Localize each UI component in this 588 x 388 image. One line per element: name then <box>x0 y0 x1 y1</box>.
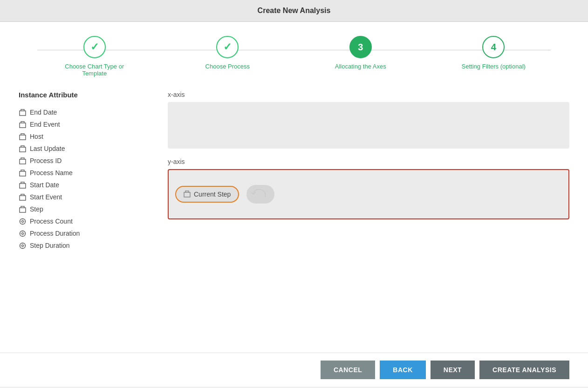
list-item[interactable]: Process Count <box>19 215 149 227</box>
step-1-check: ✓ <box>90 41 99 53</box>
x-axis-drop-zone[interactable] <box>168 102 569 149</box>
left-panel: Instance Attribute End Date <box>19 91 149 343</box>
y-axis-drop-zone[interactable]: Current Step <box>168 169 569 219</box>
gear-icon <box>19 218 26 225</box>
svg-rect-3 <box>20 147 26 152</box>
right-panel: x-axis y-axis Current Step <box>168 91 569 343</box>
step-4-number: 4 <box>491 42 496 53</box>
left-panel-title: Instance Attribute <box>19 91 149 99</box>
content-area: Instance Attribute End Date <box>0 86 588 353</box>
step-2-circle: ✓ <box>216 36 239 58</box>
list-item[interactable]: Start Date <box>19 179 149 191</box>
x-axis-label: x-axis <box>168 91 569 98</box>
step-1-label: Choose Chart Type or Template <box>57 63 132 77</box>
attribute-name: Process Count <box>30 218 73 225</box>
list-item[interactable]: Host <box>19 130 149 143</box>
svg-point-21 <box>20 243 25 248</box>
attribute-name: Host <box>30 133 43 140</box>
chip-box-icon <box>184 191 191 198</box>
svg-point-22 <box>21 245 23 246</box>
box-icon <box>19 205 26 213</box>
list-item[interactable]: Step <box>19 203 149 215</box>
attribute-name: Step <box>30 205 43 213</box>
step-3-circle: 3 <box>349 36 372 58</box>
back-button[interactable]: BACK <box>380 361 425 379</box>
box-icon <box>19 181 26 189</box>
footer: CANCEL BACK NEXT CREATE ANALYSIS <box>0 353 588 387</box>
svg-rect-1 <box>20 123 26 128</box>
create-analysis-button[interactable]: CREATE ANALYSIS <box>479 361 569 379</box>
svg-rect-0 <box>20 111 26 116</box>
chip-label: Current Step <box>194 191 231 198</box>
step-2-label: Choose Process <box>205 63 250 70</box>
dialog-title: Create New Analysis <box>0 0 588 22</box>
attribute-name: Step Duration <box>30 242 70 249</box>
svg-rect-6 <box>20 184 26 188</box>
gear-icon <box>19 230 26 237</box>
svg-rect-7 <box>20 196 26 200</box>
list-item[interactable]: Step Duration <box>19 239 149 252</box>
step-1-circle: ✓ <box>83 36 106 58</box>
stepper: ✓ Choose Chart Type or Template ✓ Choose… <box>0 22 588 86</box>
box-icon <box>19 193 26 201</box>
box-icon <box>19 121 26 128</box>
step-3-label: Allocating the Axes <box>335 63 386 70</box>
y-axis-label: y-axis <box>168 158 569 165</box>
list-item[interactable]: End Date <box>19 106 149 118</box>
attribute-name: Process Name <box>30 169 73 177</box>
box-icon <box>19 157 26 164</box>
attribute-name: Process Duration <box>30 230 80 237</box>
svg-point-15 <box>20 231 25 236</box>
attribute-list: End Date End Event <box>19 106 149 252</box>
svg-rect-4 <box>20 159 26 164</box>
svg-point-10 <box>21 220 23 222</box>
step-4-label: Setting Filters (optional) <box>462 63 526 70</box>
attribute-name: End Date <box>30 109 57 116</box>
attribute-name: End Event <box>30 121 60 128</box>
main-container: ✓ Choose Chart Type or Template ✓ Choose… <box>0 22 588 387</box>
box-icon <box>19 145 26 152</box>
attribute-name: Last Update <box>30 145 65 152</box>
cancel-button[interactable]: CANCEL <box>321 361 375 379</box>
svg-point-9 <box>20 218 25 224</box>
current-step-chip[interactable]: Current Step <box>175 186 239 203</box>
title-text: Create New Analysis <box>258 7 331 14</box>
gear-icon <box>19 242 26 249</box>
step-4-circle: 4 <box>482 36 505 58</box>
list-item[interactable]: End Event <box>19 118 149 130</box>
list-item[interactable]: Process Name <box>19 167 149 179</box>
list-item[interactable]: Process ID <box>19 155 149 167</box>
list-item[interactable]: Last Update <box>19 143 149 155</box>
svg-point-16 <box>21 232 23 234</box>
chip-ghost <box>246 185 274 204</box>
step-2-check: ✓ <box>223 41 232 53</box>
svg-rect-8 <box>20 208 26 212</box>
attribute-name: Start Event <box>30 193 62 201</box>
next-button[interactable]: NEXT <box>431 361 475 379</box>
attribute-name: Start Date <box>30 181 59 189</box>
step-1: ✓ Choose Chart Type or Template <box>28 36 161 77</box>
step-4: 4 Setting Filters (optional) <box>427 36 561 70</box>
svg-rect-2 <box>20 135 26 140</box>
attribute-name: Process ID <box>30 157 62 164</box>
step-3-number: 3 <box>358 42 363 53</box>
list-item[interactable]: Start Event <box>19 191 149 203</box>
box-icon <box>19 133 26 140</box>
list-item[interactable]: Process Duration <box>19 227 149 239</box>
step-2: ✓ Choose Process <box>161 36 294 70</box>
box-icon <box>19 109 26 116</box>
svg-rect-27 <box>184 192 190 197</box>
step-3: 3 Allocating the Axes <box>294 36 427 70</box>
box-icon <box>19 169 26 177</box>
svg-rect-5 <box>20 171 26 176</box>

-*-*-

**Exercise objective:** Full transcription of the material, exact in every line, without images.

**Result for this task:**
Localize each UI component in this 588 x 388 image. One line per element: name then <box>x0 y0 x1 y1</box>.
list-item[interactable]: Process Count <box>19 215 149 227</box>
step-1-check: ✓ <box>90 41 99 53</box>
x-axis-drop-zone[interactable] <box>168 102 569 149</box>
left-panel: Instance Attribute End Date <box>19 91 149 343</box>
y-axis-drop-zone[interactable]: Current Step <box>168 169 569 219</box>
gear-icon <box>19 218 26 225</box>
svg-rect-3 <box>20 147 26 152</box>
right-panel: x-axis y-axis Current Step <box>168 91 569 343</box>
step-4-number: 4 <box>491 42 496 53</box>
left-panel-title: Instance Attribute <box>19 91 149 99</box>
content-area: Instance Attribute End Date <box>0 86 588 353</box>
step-2-circle: ✓ <box>216 36 239 58</box>
list-item[interactable]: Start Date <box>19 179 149 191</box>
x-axis-label: x-axis <box>168 91 569 98</box>
step-1-label: Choose Chart Type or Template <box>57 63 132 77</box>
attribute-name: Process Count <box>30 218 73 225</box>
list-item[interactable]: Host <box>19 130 149 143</box>
svg-point-21 <box>20 243 25 248</box>
attribute-name: Host <box>30 133 43 140</box>
chip-box-icon <box>184 191 191 198</box>
svg-point-22 <box>21 245 23 246</box>
box-icon <box>19 205 26 213</box>
list-item[interactable]: Step <box>19 203 149 215</box>
attribute-name: Step <box>30 205 43 213</box>
step-3-circle: 3 <box>349 36 372 58</box>
back-button[interactable]: BACK <box>380 361 425 379</box>
box-icon <box>19 181 26 189</box>
footer: CANCEL BACK NEXT CREATE ANALYSIS <box>0 353 588 387</box>
svg-rect-1 <box>20 123 26 128</box>
create-analysis-button[interactable]: CREATE ANALYSIS <box>479 361 569 379</box>
svg-rect-0 <box>20 111 26 116</box>
chip-label: Current Step <box>194 191 231 198</box>
step-2-label: Choose Process <box>205 63 250 70</box>
dialog-title: Create New Analysis <box>0 0 588 22</box>
attribute-name: Step Duration <box>30 242 70 249</box>
svg-rect-6 <box>20 184 26 188</box>
gear-icon <box>19 230 26 237</box>
svg-rect-7 <box>20 196 26 200</box>
list-item[interactable]: Step Duration <box>19 239 149 252</box>
step-1-circle: ✓ <box>83 36 106 58</box>
stepper: ✓ Choose Chart Type or Template ✓ Choose… <box>0 22 588 86</box>
box-icon <box>19 193 26 201</box>
box-icon <box>19 121 26 128</box>
step-3-label: Allocating the Axes <box>335 63 386 70</box>
y-axis-label: y-axis <box>168 158 569 165</box>
list-item[interactable]: End Date <box>19 106 149 118</box>
attribute-name: Process Name <box>30 169 73 177</box>
box-icon <box>19 157 26 164</box>
attribute-name: Process Duration <box>30 230 80 237</box>
svg-point-15 <box>20 231 25 236</box>
attribute-list: End Date End Event <box>19 106 149 252</box>
svg-rect-4 <box>20 159 26 164</box>
svg-point-10 <box>21 220 23 222</box>
step-4-label: Setting Filters (optional) <box>462 63 526 70</box>
attribute-name: End Date <box>30 109 57 116</box>
attribute-name: End Event <box>30 121 60 128</box>
main-container: ✓ Choose Chart Type or Template ✓ Choose… <box>0 22 588 387</box>
box-icon <box>19 145 26 152</box>
attribute-name: Last Update <box>30 145 65 152</box>
cancel-button[interactable]: CANCEL <box>321 361 375 379</box>
svg-point-9 <box>20 218 25 224</box>
current-step-chip[interactable]: Current Step <box>175 186 239 203</box>
title-text: Create New Analysis <box>258 7 331 14</box>
gear-icon <box>19 242 26 249</box>
step-4-circle: 4 <box>482 36 505 58</box>
list-item[interactable]: End Event <box>19 118 149 130</box>
list-item[interactable]: Process Name <box>19 167 149 179</box>
list-item[interactable]: Process ID <box>19 155 149 167</box>
list-item[interactable]: Last Update <box>19 143 149 155</box>
svg-point-16 <box>21 232 23 234</box>
chip-ghost <box>246 185 274 204</box>
step-2-check: ✓ <box>223 41 232 53</box>
svg-rect-8 <box>20 208 26 212</box>
attribute-name: Start Event <box>30 193 62 201</box>
next-button[interactable]: NEXT <box>431 361 475 379</box>
attribute-name: Start Date <box>30 181 59 189</box>
step-1: ✓ Choose Chart Type or Template <box>28 36 161 77</box>
step-4: 4 Setting Filters (optional) <box>427 36 561 70</box>
svg-rect-2 <box>20 135 26 140</box>
attribute-name: Process ID <box>30 157 62 164</box>
step-3-number: 3 <box>358 42 363 53</box>
list-item[interactable]: Start Event <box>19 191 149 203</box>
box-icon <box>19 133 26 140</box>
list-item[interactable]: Process Duration <box>19 227 149 239</box>
step-2: ✓ Choose Process <box>161 36 294 70</box>
box-icon <box>19 109 26 116</box>
svg-rect-27 <box>184 192 190 197</box>
step-3: 3 Allocating the Axes <box>294 36 427 70</box>
box-icon <box>19 169 26 177</box>
svg-rect-5 <box>20 171 26 176</box>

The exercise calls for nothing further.